(Bounding box prediction data)
□ □ □ □
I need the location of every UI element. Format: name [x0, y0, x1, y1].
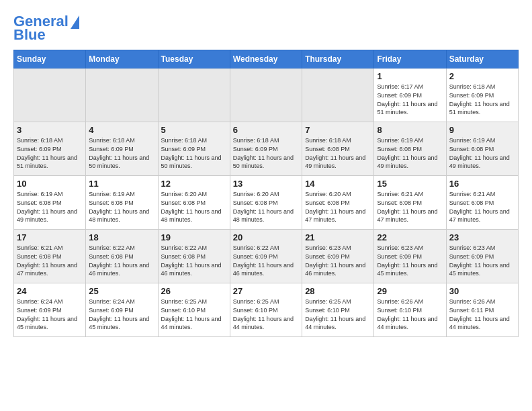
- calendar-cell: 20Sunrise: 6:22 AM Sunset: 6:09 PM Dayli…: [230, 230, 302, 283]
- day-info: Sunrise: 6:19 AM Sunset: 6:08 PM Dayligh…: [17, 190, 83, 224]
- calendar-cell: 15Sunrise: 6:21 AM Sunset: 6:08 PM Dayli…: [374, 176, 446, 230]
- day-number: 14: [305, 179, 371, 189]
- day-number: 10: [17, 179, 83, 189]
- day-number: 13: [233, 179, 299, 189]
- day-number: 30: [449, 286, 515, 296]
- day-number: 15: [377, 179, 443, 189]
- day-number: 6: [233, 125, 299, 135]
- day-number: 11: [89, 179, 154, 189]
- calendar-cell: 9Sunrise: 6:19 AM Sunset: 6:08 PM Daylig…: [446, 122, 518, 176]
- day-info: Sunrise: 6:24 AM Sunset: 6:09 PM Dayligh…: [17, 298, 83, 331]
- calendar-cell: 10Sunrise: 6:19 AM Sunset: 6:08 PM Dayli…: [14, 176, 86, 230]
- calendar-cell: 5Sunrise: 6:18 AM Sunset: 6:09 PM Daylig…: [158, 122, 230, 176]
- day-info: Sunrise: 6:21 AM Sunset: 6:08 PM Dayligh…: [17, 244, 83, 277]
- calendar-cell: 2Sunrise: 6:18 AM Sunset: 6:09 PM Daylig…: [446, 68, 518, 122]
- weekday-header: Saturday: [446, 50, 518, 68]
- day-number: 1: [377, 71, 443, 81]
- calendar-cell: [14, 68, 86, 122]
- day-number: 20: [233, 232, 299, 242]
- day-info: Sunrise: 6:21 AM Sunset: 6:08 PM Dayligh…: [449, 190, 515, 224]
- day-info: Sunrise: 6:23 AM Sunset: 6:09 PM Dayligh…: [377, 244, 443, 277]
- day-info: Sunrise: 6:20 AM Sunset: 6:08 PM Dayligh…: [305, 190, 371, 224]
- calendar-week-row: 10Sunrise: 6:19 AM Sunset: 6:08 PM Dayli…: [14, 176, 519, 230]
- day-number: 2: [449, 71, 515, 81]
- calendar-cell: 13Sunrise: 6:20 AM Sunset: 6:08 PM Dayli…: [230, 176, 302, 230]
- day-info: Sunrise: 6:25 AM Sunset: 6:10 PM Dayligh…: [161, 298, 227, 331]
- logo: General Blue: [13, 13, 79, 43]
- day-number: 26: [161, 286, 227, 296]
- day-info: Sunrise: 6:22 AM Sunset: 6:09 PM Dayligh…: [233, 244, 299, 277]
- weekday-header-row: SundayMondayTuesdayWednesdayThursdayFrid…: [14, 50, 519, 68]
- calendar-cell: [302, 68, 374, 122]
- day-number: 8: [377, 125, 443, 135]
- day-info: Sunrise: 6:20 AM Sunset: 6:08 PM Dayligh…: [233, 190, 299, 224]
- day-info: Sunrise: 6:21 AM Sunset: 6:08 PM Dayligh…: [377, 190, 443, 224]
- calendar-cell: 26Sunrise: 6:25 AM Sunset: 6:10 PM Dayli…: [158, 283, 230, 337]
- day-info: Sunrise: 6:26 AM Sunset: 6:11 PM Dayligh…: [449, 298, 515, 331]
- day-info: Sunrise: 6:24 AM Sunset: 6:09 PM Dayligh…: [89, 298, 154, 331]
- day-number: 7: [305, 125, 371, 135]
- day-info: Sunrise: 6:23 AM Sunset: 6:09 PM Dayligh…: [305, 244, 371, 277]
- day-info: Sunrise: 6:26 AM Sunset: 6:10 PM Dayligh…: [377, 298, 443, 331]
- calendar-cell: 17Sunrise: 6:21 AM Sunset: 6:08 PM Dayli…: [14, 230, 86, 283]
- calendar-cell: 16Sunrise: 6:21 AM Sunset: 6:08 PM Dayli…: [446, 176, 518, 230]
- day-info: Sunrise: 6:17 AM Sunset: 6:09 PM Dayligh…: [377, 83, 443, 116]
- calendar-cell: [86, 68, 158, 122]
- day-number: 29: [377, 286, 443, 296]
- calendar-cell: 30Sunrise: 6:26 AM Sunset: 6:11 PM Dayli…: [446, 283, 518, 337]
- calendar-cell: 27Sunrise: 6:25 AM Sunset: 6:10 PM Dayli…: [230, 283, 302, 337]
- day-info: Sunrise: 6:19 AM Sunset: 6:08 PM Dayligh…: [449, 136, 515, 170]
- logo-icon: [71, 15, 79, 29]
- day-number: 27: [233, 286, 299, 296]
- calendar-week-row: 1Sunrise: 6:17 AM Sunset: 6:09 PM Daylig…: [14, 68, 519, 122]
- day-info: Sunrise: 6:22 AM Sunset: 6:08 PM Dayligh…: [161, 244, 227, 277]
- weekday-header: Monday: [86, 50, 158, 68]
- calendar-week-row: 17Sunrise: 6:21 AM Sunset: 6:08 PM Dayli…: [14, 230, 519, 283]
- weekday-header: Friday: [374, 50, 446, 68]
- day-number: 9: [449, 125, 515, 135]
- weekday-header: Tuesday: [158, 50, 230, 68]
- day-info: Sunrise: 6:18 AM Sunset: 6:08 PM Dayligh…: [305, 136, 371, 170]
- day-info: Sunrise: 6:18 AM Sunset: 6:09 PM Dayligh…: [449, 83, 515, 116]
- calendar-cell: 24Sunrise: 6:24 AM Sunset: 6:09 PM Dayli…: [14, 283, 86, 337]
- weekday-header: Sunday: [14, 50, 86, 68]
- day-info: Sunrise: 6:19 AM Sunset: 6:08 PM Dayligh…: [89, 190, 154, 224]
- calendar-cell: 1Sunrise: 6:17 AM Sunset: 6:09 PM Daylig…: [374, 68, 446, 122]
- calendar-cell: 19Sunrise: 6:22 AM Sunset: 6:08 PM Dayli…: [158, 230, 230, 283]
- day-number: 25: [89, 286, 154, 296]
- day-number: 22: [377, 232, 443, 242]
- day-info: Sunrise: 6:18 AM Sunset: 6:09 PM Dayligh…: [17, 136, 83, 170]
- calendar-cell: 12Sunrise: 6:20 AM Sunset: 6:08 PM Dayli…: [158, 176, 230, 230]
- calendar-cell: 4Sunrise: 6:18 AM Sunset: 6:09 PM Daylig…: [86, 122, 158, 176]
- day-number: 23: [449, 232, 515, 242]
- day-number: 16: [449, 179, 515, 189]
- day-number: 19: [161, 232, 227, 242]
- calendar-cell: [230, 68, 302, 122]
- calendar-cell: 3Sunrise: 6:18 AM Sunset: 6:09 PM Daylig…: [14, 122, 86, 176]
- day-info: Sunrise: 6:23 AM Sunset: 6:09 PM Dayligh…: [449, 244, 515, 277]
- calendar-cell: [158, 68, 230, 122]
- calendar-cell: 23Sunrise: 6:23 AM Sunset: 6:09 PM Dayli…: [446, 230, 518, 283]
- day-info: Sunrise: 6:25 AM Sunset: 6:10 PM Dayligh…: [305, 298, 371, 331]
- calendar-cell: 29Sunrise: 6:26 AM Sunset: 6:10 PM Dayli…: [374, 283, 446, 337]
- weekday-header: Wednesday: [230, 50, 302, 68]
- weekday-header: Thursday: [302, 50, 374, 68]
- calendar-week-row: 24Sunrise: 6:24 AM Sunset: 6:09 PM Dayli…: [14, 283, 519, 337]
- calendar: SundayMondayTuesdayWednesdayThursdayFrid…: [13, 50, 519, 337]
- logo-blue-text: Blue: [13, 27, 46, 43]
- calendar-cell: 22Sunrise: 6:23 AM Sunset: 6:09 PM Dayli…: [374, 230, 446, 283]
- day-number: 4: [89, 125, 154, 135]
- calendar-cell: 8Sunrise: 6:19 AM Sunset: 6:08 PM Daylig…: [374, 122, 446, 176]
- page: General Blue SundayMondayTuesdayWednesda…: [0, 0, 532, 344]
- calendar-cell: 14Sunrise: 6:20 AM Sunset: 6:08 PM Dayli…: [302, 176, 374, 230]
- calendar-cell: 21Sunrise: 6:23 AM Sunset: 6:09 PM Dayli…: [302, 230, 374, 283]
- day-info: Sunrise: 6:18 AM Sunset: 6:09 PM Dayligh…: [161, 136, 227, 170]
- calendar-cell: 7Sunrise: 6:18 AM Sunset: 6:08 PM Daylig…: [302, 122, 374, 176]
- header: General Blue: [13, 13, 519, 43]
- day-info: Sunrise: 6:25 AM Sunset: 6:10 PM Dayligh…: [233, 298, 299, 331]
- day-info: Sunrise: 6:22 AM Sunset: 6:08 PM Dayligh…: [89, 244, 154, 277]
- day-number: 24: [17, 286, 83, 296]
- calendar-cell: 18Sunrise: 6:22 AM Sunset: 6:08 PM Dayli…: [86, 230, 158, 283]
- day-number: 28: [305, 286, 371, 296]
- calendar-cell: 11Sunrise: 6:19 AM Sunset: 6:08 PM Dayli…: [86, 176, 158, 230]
□ □ □ □
Activity> Please return all lines above in which the string "Blue" is found.

Answer space>
- logo: General Blue: [13, 13, 79, 43]
- logo-blue-text: Blue: [13, 27, 46, 43]
- page: General Blue SundayMondayTuesdayWednesda…: [0, 0, 532, 344]
- header: General Blue: [13, 13, 519, 43]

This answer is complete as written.